IsTaskDirty: Ignore PullOptions for running tasks #2351

jlhawn · 2017-08-14T22:02:59Z

This patch causes the orchestrator to ignore the PullOptions field of a ContainerSpec when determining whether a task is considered to be 'dirty'. It is only ignored if and only if the current state of the task is either READY, STARTING, or RUNNING.

Related to #971

stevvooe · 2017-08-14T22:16:42Z

Only do this at the point in the orchestrator where tasks are being compared. Doing this globally will break other update functionality, such as the dispatcher pushes and agent task manager updates (probably okay if that one is ignored).

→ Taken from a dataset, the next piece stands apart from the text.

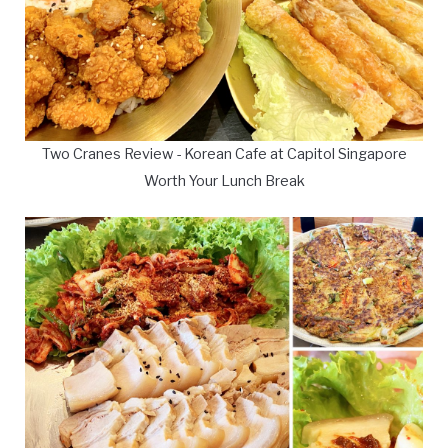
Two Cranes Review - Korean Cafe at Capitol Singapore
Worth Your Lunch Break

jlhawn · 2017-08-14T22:24:16Z

@stevvooe I'm not familiar enough with this repo to know where the point in the orchestrator where tasks are being compared is. A quick search of the codebase for calls to equality.TasksEqualStable yields these 3 locations:

https://github.com/docker/swarmkit/blob/b5ca4a25b6351d86a89ae6fba57fa85e0bc0eb1d/agent/task.go#L189

https://github.com/docker/swarmkit/blob/b5ca4a25b6351d86a89ae6fba57fa85e0bc0eb1d/manager/dispatcher/assignments.go#L224

https://github.com/docker/swarmkit/blob/b5ca4a25b6351d86a89ae6fba57fa85e0bc0eb1d/manager/dispatcher/dispatcher.go#L782

Are any of these 3 the location you were thinking of?

stevvooe · 2017-08-14T22:31:21Z

There are two ways:

https://github.com/docker/swarmkit/blob/master/manager/controlapi/service.go#L728 would allow checking whether the update is actually a change and ignore it, right at the AP.
https://github.com/docker/swarmkit/blob/master/manager/orchestrator/task.go#L62 would influence whether the orchestrator believes the task to be "dirty" and issue updates if that is the case. Check usages there to see if it makes sense.

Number 1 is kind of a hack. Number 2 seems to have some caveats but seems doable.

Let me know if that is enough to go on.

codecov · 2017-08-14T22:51:13Z

Codecov Report

Merging #2351 into master will increase coverage by 0.07%.
The diff coverage is n/a.

@@            Coverage Diff             @@
##           master    #2351      +/-   ##
==========================================
+ Coverage   59.96%   60.04%   +0.07%     
==========================================
  Files         128      128              
  Lines       26183    26183              
==========================================
+ Hits        15701    15721      +20     
+ Misses       9092     9066      -26     
- Partials     1390     1396       +6

jlhawn · 2017-08-14T23:05:08Z

@stevvooe I've updated this patch to only apply to the orchestrator.IsTaskDirty function (which is used by the updater).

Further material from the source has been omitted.